Dataset excerpts
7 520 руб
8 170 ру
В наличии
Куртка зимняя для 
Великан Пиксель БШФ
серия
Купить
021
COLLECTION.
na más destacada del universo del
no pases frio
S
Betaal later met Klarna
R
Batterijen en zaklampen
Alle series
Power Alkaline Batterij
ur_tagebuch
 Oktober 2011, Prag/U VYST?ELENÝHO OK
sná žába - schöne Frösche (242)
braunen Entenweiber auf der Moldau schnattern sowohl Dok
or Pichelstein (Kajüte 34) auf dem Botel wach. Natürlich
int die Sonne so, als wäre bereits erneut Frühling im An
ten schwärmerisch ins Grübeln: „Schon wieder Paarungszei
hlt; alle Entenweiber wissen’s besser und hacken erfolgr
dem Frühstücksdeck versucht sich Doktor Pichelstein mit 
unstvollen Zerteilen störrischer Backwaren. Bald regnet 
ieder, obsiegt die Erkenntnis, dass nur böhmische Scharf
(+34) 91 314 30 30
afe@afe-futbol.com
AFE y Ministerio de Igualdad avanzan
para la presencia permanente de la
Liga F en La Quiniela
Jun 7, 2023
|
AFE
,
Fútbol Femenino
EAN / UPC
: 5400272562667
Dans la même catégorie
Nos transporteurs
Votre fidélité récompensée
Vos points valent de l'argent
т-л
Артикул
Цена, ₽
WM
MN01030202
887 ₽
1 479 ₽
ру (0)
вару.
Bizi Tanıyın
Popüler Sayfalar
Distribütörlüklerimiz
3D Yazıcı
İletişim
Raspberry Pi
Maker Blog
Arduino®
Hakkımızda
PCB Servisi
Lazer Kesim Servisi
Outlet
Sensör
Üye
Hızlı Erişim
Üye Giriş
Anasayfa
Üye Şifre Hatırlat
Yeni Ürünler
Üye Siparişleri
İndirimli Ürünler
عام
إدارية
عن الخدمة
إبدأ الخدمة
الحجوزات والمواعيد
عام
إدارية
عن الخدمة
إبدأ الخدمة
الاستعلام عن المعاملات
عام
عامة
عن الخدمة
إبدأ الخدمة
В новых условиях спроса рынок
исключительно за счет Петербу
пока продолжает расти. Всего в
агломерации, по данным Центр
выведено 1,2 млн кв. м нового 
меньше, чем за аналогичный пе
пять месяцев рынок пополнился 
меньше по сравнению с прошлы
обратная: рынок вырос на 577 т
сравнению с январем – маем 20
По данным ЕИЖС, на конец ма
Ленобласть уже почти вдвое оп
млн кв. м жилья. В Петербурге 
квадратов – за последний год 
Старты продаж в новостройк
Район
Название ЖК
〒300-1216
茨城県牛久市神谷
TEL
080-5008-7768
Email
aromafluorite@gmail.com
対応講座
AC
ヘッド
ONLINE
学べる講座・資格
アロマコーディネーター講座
* * *
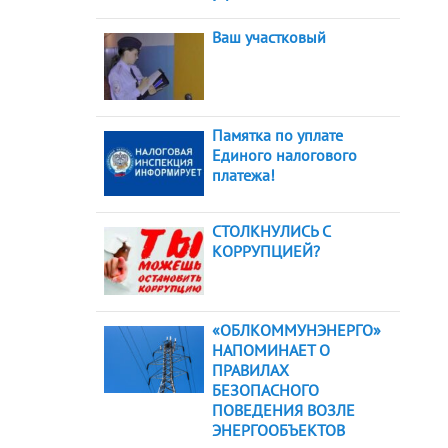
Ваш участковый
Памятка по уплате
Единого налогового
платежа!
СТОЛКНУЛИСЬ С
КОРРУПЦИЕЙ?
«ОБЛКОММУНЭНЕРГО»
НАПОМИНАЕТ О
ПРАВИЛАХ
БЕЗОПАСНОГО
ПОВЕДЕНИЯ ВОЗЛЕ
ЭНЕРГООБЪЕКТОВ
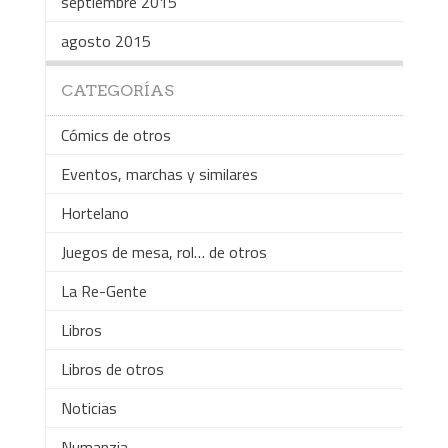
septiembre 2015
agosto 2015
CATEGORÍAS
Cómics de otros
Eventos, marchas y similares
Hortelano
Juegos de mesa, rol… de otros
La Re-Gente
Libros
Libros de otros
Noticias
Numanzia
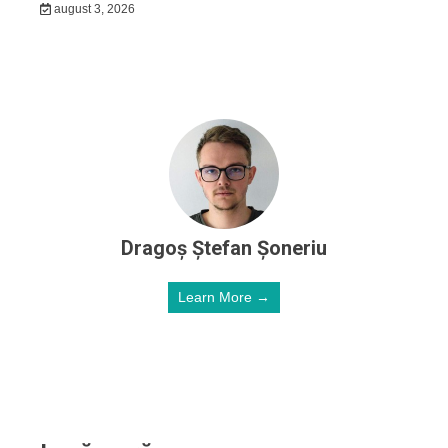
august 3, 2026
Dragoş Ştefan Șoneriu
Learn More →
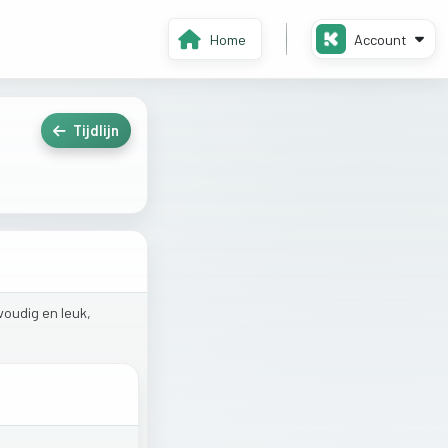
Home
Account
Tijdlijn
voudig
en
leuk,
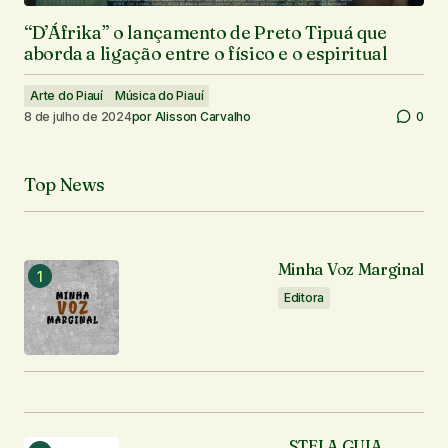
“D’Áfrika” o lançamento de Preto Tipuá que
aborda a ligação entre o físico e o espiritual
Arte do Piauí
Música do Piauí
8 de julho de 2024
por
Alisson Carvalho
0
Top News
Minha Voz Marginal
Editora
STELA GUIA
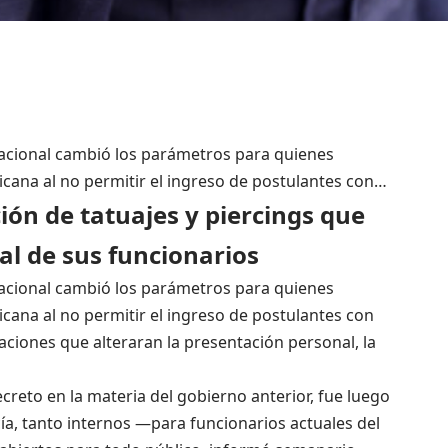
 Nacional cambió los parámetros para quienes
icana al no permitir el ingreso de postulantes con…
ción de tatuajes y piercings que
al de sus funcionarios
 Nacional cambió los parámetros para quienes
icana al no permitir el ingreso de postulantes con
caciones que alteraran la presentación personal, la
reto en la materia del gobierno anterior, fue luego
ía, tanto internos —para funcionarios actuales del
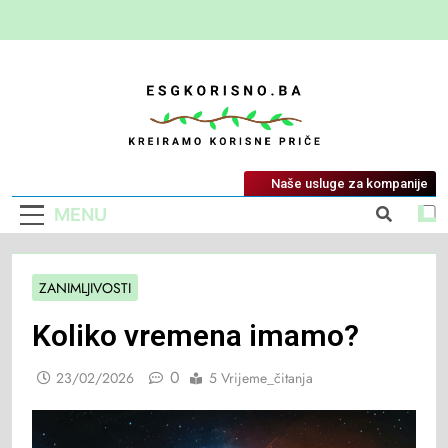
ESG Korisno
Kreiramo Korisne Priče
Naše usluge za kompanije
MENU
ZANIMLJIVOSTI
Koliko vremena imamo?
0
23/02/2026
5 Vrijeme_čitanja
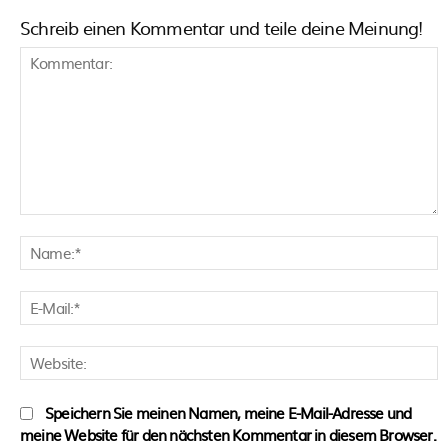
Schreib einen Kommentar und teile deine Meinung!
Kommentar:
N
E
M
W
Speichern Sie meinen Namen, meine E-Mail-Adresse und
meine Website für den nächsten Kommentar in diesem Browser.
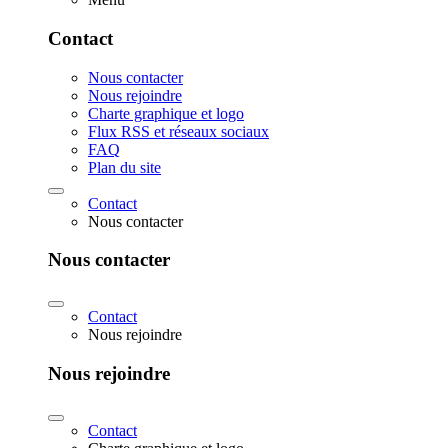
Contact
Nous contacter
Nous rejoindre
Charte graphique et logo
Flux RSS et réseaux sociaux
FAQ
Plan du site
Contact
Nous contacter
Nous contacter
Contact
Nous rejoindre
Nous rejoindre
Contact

- **Activity**: Each line holding the word "ingreso" must be copied from the data.

- **Your solution**:
icana al no permitir el ingreso de postulantes con…
icana al no permitir el ingreso de postulantes con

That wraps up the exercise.